Regierungsjobs und die wirtschaftliche Erholung in den Metropolen Amerikas

Die aktuelle Ausgabe des MetroMonitor von Brookings zeigt, dass das Beschäftigungswachstum in der Regierung mit der wirtschaftlichen Erholung der amerikanischen Metropolregionen verbunden ist. Unter den 100 größten Ballungsräumen des Landes, die sich am stärksten von der Rezession erholt haben (unter Berücksichtigung der Erholung von Arbeitsplätzen, Produktion, Arbeitslosenquoten und Immobilienpreisen), sind Austin, Bakersfield, Baton Rouge, Boise, Bridgeport, Dallas, Des Moines, El Paso, Hartford, Houston, Little Rock, McAllen, Modesto, Nashville, New Haven, New Orleans, San Antonio, Salt Lake City, Seattle und Washington. Von diesen 20 erhielten alle bis auf sechs (Baton Rouge, Bridgeport, Little Rock, New Haven, Salt Lake City und Seattle) Regierungsstellen, da sich die Gesamtbeschäftigung in jedem Stadtgebiet erholte (siehe Karte) Hier ).
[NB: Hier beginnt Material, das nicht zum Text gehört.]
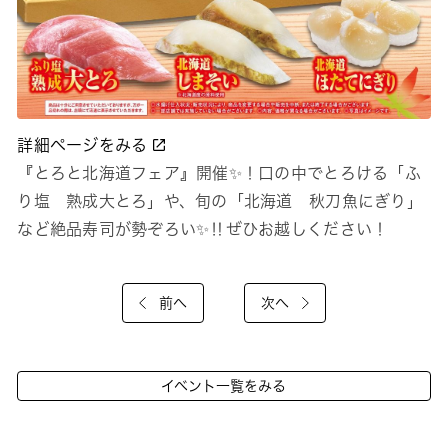
詳細ページをみる
『とろと北海道フェア』開催✨！口の中でとろける「ふ
り塩 熟成大とろ」や、旬の「北海道 秋刀魚にぎり」
など絶品寿司が勢ぞろい✨‼ぜひお越しください！
前へ
次へ
イベント一覧をみる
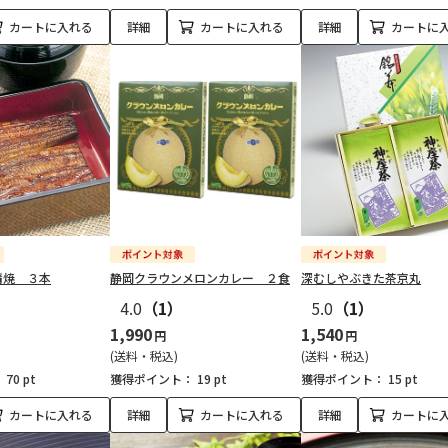
カートに入れる
詳細
カートに入れる
詳細
カートに
蒲焼 ３本
静岡クラウンメロンカレー ２食
深むしやぶきた茶京丸
4.0
（1）
5.0
（1）
1,990
1,540
円
円
(送料・税込)
(送料・税込)
：
70 pt
獲得ポイント：
19 pt
獲得ポイント：
15 pt
カートに入れる
詳細
カートに入れる
詳細
カートに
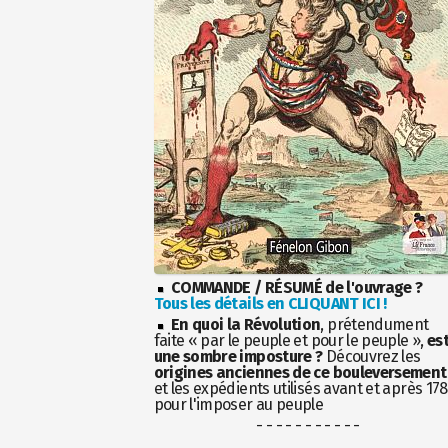
COMMANDE / RÉSUMÉ de l'ouvrage ?
Tous les détails en CLIQUANT ICI !
En quoi la Révolution
, prétendument
faite « par le peuple et pour le peuple »,
es
une sombre imposture ?
Découvrez les
origines anciennes de ce bouleversement
et les expédients utilisés avant et après 17
pour l'imposer au peuple
- - - - - - - - - - -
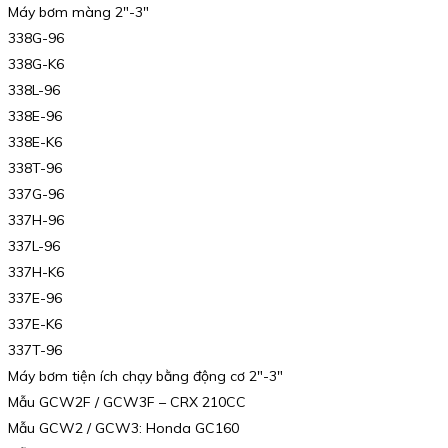
Máy bơm màng 2″-3″
338G-96
338G-K6
338L-96
338E-96
338E-K6
338T-96
337G-96
337H-96
337L-96
337H-K6
337E-96
337E-K6
337T-96
Máy bơm tiện ích chạy bằng động cơ 2″-3″
Mẫu GCW2F / GCW3F – CRX 210CC
Mẫu GCW2 / GCW3: Honda GC160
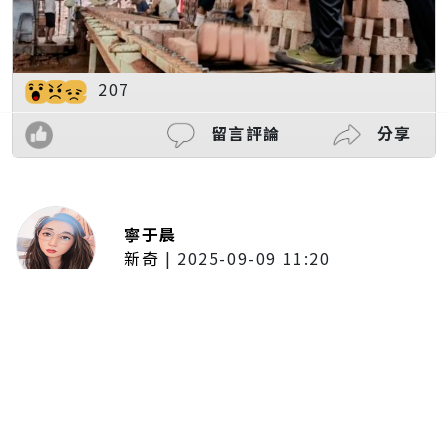
207
留言評論
分享
寧于晨
新奇
|
2025-09-09 11:20
東京陷蟑螂惡夢！美洲蟑螂體型
大、食量驚人 「單性繁殖」恐釀
全面爆發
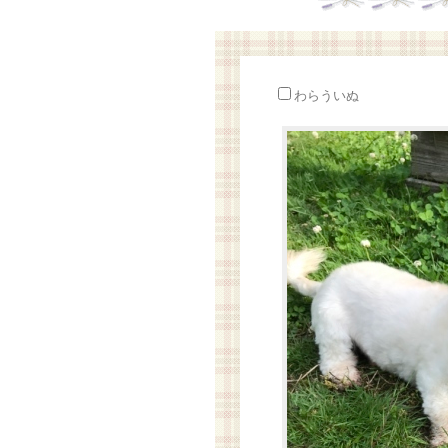
わらういぬ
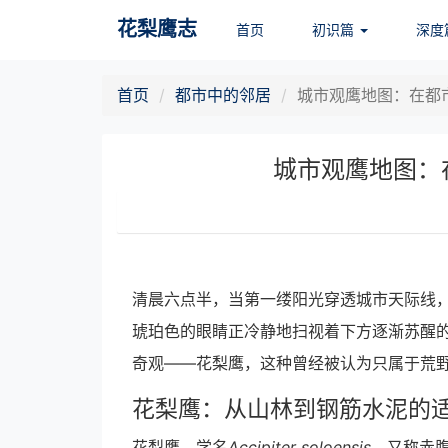
花梨鹰志
首页
初识篇
深度
首页
都市中的邻居
城市观鹰地图：在都市中
城市观鹰地图：在
清晨六点半，当第一缕阳光穿透城市天际线
琥珀色的眼睛正冷静地扫视着下方逐渐苏醒
奇观——花梨鹰，这种曾经被认为只属于荒
花梨鹰：从山林到钢筋水泥的
花梨鹰，学名
Accipiter soloensis
，又称赤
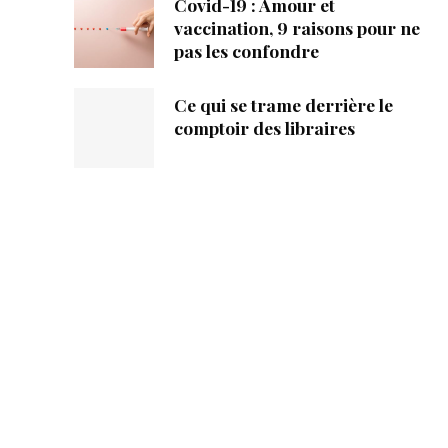
Covid-19 : Amour et
vaccination, 9 raisons pour ne
pas les confondre
Ce qui se trame derrière le
comptoir des libraires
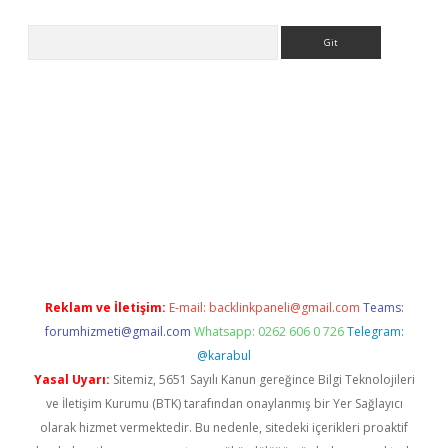
Arama
ilbet
Reklam ve İletişim:
E-mail:
backlinkpaneli@gmail.com
Teams:
forumhizmeti@gmail.com
Whatsapp: 0262 606 0 726
Telegram:
@karabul
Yasal Uyarı:
Sitemiz, 5651 Sayılı Kanun gereğince Bilgi Teknolojileri
ve İletişim Kurumu (BTK) tarafından onaylanmış bir Yer Sağlayıcı
olarak hizmet vermektedir. Bu nedenle, sitedeki içerikleri proaktif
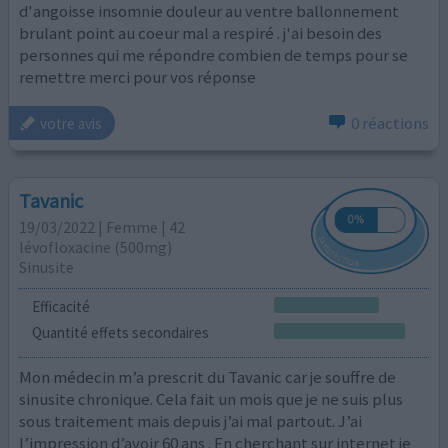
d'angoisse insomnie douleur au ventre ballonnement
brulant point au coeur mal a respiré . j'ai besoin des
personnes qui me répondre combien de temps pour se
remettre merci pour vos réponse
0 réactions
votre avis
Tavanic
19/03/2022 | Femme | 42
lévofloxacine (500mg)
Sinusite
Efficacité
Quantité effets secondaires
Mon médecin m’a prescrit du Tavanic car je souffre de
sinusite chronique. Cela fait un mois que je ne suis plus
sous traitement mais depuis j’ai mal partout. J’ai
l’impression d’avoir 60 ans . En cherchant sur internet je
Auf der anderen Seite sind Albany, Allentown, Birmingham, Buffalo, Cape Coral, Chicago, Dayton, Detroit, Greensboro, Harrisburg, Jacksonville, Kansas City, Las Vegas, Pittsburgh, Portland (OR), Poughkeepsie, Providence, Scranton, Syrakus und Youngstown. In fünf davon (Albany, Birmingham, Cape Coral, Kansas City und Poughkeepsie) gab es keine Erholung der Arbeitsplätze. Von den verbleibenden 15 verloren alle bis auf drei (Jacksonville, Syracuse und Youngstown) Regierungsstellen, da sich die Gesamtbeschäftigung wieder erholte.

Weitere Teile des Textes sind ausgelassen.